Achterhoeker Rauwerdink (1981) heeft een stevige basis in opgavegericht en programmatisch werken, kent vrijwel alle facetten van het sociaal domein, maar tot voor kort wel altijd vanuit de rijksoverheid. “Ik vind het prachtig dat ik nu de kans heb om voor de gemeenten aan de slag te kunnen, en dan meteen ook nog voor tien!”
Achtergrond
Na een studie Bestuurskunde aan de universiteiten van Twente en Münster ging Jelle in 2004 via het Rijkstraineeprogramma bij het ministerie van VWS aan de slag.

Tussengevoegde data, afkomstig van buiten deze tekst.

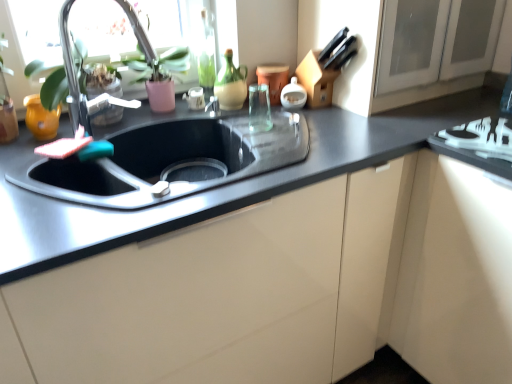 Question: Is black granite countertop at center bigger than matte white cabinet at center?

Choices:
 (A) yes
 (B) no

Answer: (B)

Question: From a real-world perspective, is black granite countertop at center physically below matte white cabinet at center?

Choices:
 (A) yes
 (B) no

Answer: (B)

Question: Does black granite countertop at center have a smaller size compared to matte white cabinet at center?

Choices:
 (A) yes
 (B) no

Answer: (A)

Question: Considering the relative sizes of black granite countertop at center and matte white cabinet at center in the image provided, is black granite countertop at center taller than matte white cabinet at center?

Choices:
 (A) yes
 (B) no

Answer: (B)

Question: Can you see black granite countertop at center touching matte white cabinet at center?

Choices:
 (A) yes
 (B) no

Answer: (B)

Question: From the image's perspective, is matte glass window screen at upper left above or below white glossy soap dispenser at upper center, which is the 4th appliance from left to right?

Choices:
 (A) above
 (B) below

Answer: (B)

Question: Is matte glass window screen at upper left inside or outside of white glossy soap dispenser at upper center, which is the 4th appliance from left to right?

Choices:
 (A) inside
 (B) outside

Answer: (B)

Question: Is matte glass window screen at upper left to the left or to the right of white glossy soap dispenser at upper center, which is the 4th appliance from left to right, in the image?

Choices:
 (A) left
 (B) right

Answer: (A)

Question: Based on their sizes in the image, would you say matte glass window screen at upper left is bigger or smaller than white glossy soap dispenser at upper center, which is the 4th appliance from left to right?

Choices:
 (A) big
 (B) small

Answer: (A)

Question: Do you think white glossy soap dispenser at upper center, which is the 4th appliance from left to right, is within matte glass window screen at upper left, or outside of it?

Choices:
 (A) inside
 (B) outside

Answer: (B)

Question: Does point (302, 100) appear closer or farther from the camera than point (159, 31)?

Choices:
 (A) farther
 (B) closer

Answer: (B)

Question: From their relative heights in the image, would you say white glossy soap dispenser at upper center, acting as the 1th appliance starting from the right, is taller or shorter than matte glass window screen at upper left?

Choices:
 (A) tall
 (B) short

Answer: (B)

Question: Is white glossy soap dispenser at upper center, acting as the 1th appliance starting from the right, in front of or behind matte glass window screen at upper left in the image?

Choices:
 (A) front
 (B) behind

Answer: (B)

Question: Considering their positions, is white glossy stove at lower right located in front of or behind matte glass window screen at upper left?

Choices:
 (A) front
 (B) behind

Answer: (A)

Question: From the image's perspective, relative to matte glass window screen at upper left, is white glossy stove at lower right above or below?

Choices:
 (A) below
 (B) above

Answer: (A) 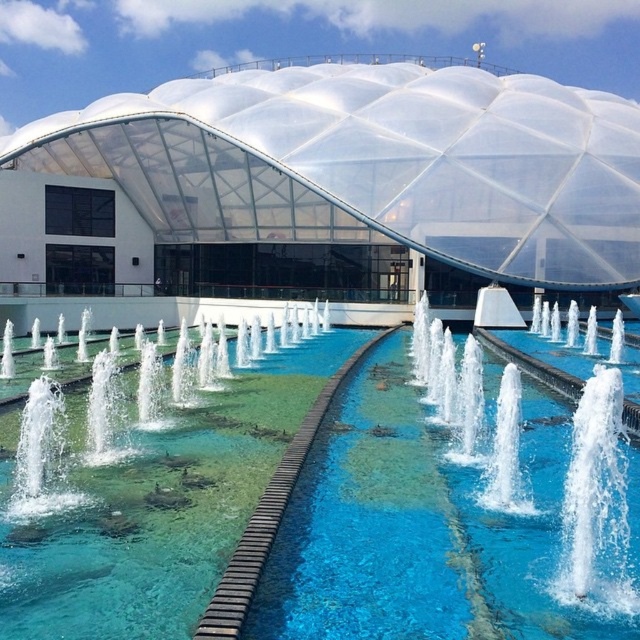 Question: From the image, what is the correct spatial relationship of transparent plastic dome at center in relation to clear water jets at center?

Choices:
 (A) left
 (B) right

Answer: (A)

Question: Can you confirm if clear glass swimming pool at center is thinner than clear water jets at center?

Choices:
 (A) no
 (B) yes

Answer: (A)

Question: Which point appears closest to the camera in this image?

Choices:
 (A) (589, 545)
 (B) (456, 141)
 (C) (344, 502)

Answer: (A)

Question: Which of the following is the farthest from the observer?

Choices:
 (A) clear glass swimming pool at center
 (B) clear water jets at center
 (C) transparent plastic dome at center

Answer: (C)

Question: Can you confirm if transparent plastic dome at center is positioned above clear water jets at center?

Choices:
 (A) no
 (B) yes

Answer: (B)

Question: Which is farther from the clear glass swimming pool at center?

Choices:
 (A) clear water jets at center
 (B) transparent plastic dome at center

Answer: (B) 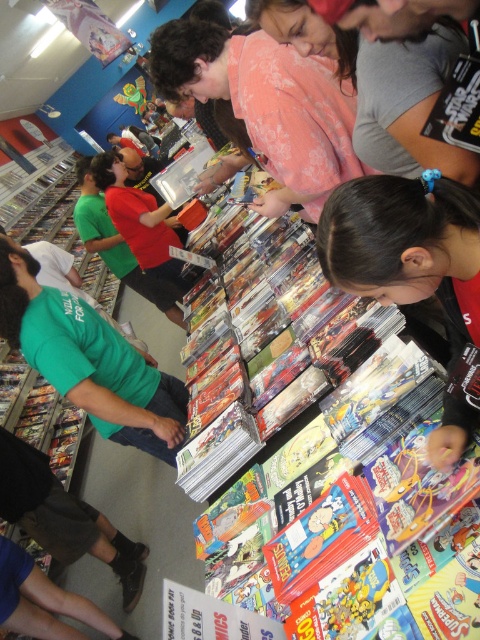 You are a customer in the comic book store and want to pick up the pink cotton shirt at upper center and the plush yellow toy at center. Which item should you reach for first to grab both efficiently?

You should reach for the pink cotton shirt at upper center first since it is closer to you than the plush yellow toy at center, allowing you to grab both items efficiently. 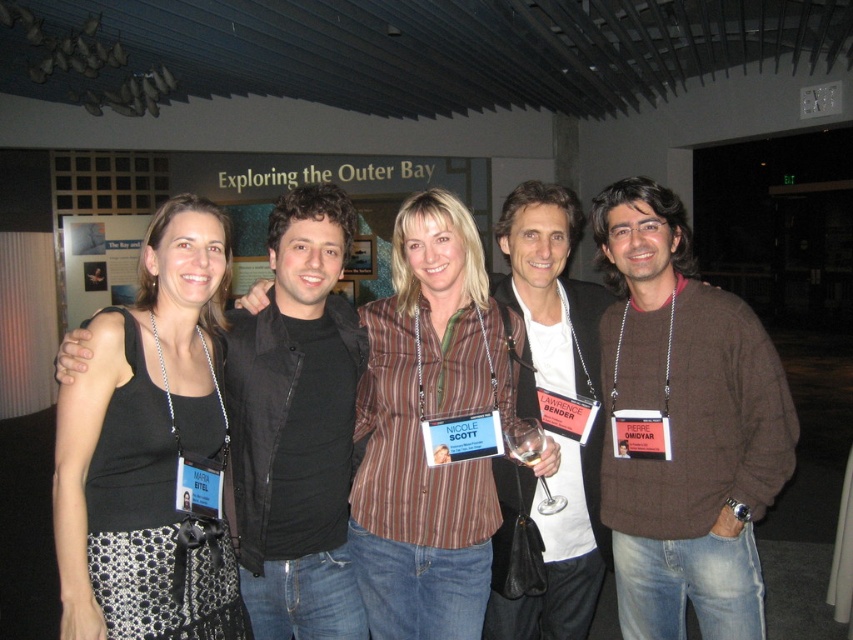 You are standing in the conference room and want to find the person wearing the brown striped shirt at center. Which direction should you look relative to the person wearing the brown sweater at right?

The brown sweater at right is to the right of the brown striped shirt at center, so you should look to the left of the brown sweater at right to find the brown striped shirt at center.

You are a photographer standing at the center of the room. You want to ensure that both the brown sweater at right and the black textured tank top at left are in focus. Given that your camera can only focus on objects within a 4 feet range from the focal point, where should you set your focus to capture both clearly?

Set the focal point between the brown sweater at right and the black textured tank top at left. Since the distance between them is 3.99 feet, placing the focus midway ensures both are within the 4 feet range required for clear focus.

How far apart are the two people wearing the black textured tank top at left and the other object?

The two people wearing the black textured tank top at left are 5.72 feet apart. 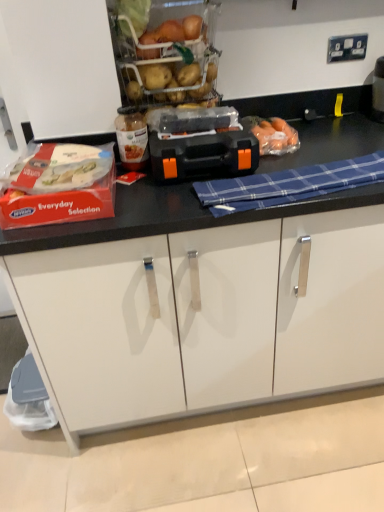 Locate an element on the screen. empty space that is ontop of black plastic toolbox at center (from a real-world perspective) is located at coordinates (205, 131). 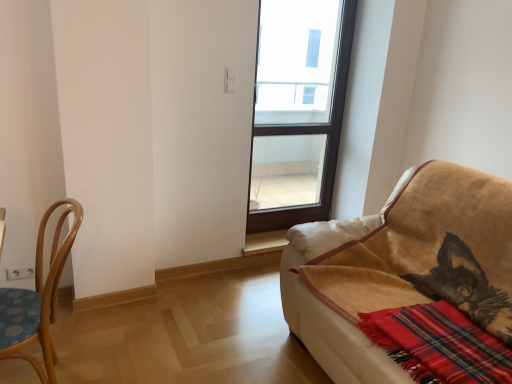 Question: Is red plaid blanket at lower right situated inside transparent glass window at center or outside?

Choices:
 (A) outside
 (B) inside

Answer: (A)

Question: Is red plaid blanket at lower right wider or thinner than transparent glass window at center?

Choices:
 (A) wide
 (B) thin

Answer: (A)

Question: Which object is the closest to the velvet beige couch at right?

Choices:
 (A) red plaid blanket at lower right
 (B) transparent glass window at center
 (C) light brown wood chair at left

Answer: (A)

Question: Estimate the real-world distances between objects in this image. Which object is closer to the light brown wood chair at left?

Choices:
 (A) transparent glass window at center
 (B) red plaid blanket at lower right
 (C) velvet beige couch at right

Answer: (C) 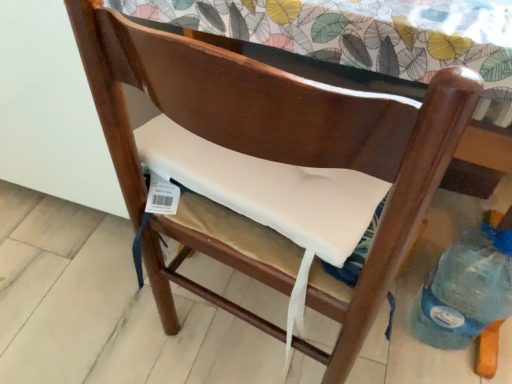 The image size is (512, 384). What are the coordinates of `free space that is to the left of blue plastic bottle at lower right` in the screenshot? It's located at (389, 339).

Hij trad vervolgens in dienst bij de interne poule van projectleiders, programmamanagers en organisatieadviseurs. Zo werkte hij onder meer aan de totstandkoming van de Centra voor Jeugd en Gezin (CJG), voor het Zorginnovatieplatform, aan het eerste bestuurlijke akkoord voor de GGZ, het vorige Nationale Programma Preventie. Vanaf 2014, vlak voordat gedecentraliseerd werd, hield hij zich bijna vijf jaar bezig met het persoonsgebonden budget, als coördinator over de vier wetten (Jeugdwet, Wmo, Zvw en Wlz) heen. Eind 2018 volgde de overstap naar het ministerie van OCW, waar hij voor verantwoordelijk was voor passend onderwijs.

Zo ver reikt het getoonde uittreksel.